Perturbateurs endocriniens : du bio gratuit sur ordonnance pendant la grossesse
Sensibiliser les femmes enceintes aux dangers des perturbateurs endocriniens en leur offrant des paniers de légumes bio : cette initiative inédite menée depuis un an à Strasbourg a rencontré un succès inespéré. Retour sur une expérimentation qui pourrait être reprise ailleurs…
L'élu écologiste Alexandre Feltz (EELV) ne s'attendait pas à susciter un tel engouement lorsqu'il a lancé, en novembre 2022, le dispositif « Ordonnance verte » dans sa municipalité de Strasbourg, une première en France. Il pensait avoir prévu large en offrant sur prescription médicale à 800 femmes enceintes de la ville des paniers hebdomadaires de légumes bio locaux durant sept mois (budget 500 000 euros). La condition était qu'elles suivent deux ateliers d'information sur les perturbateurs endocriniens (PE) : « Avant même d'avoir ouvert les inscriptions en janvier, nous avions déjà plus de cent femmes sur liste d'attente ». Un succès tel que Strasbourg a voté l'extension du dispositif, avec quelques ajustements. À présent, 1 500 femmes enceintes pourront en bénéficier chaque année – soit à peu près la moitié du public concerné. Elles recevront des légumes bio et locaux pendant deux à sept mois, en fonction de leurs revenus. « L'accès à l'alimentation bio est freiné par les inégalités sociales alors que c'est une clé essentielle pour se protéger des perturbateurs endocriniens, notamment pendant la grossesse », souligne Alexandre Feltz, qui est également médecin généraliste. Et c'est justement parce qu'il sait que les femmes enceintes et leurs bébés sont particulièrement vulnérables aux PE que cet élu, aidé du Réseau Environnement Santé, a mis en œuvre cette politique volontariste. D'autant que Strasbourg est aussi signataire de la charte « Villes et territoires sans perturbateurs endocriniens », comme 300 autres villes. Un engagement à préserver les habitants et les écosystèmes des PE et des pesticides, qui donne lieu à différents types de campagnes selon les municipalités. À Annecy, c'est une campagne « zéro phtalates » menée dans trois lycées qui a permis de réduire de 70 % l'exposition des participants à ces perturbateurs endocriniens.

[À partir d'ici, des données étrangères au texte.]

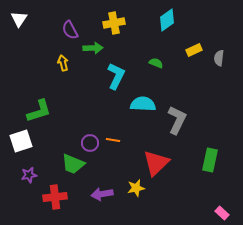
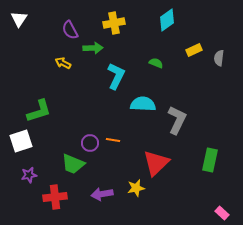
yellow arrow: rotated 49 degrees counterclockwise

4 réflexes pour faire le ménage dans les perturbateurs
Si l'on peut difficilement éliminer tous les perturbateurs endocriniens, omniprésents dans notre environnement, il est possible d'y être moins exposé en adoptant quelques gestes de prévention.

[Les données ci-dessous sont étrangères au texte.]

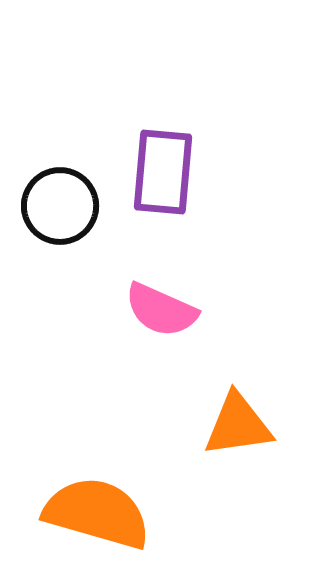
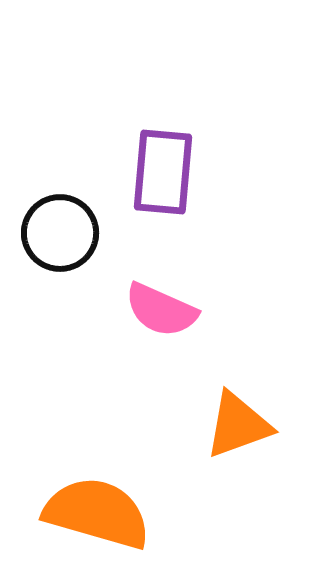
black circle: moved 27 px down
orange triangle: rotated 12 degrees counterclockwise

- Privilégier les récipients alimentaires en verre, inox ou céramiques plutôt qu'en plastique pour éviter les bisphénols et les phtalates.
- Préférer les poêles et casseroles en inox, céramique ou fonte et éviter les revêtements antiadhésifs type téflon, suspectés de transmettre aux aliments des perfluorés (ou « polluants éternels »).
- Le vinaigre blanc, le bicarbonate de sodium et le savon noir remplacent très bien la plupart des produits ménagers contenant souvent du triclosan, de l'alkylphénol, de l'éther de glycol…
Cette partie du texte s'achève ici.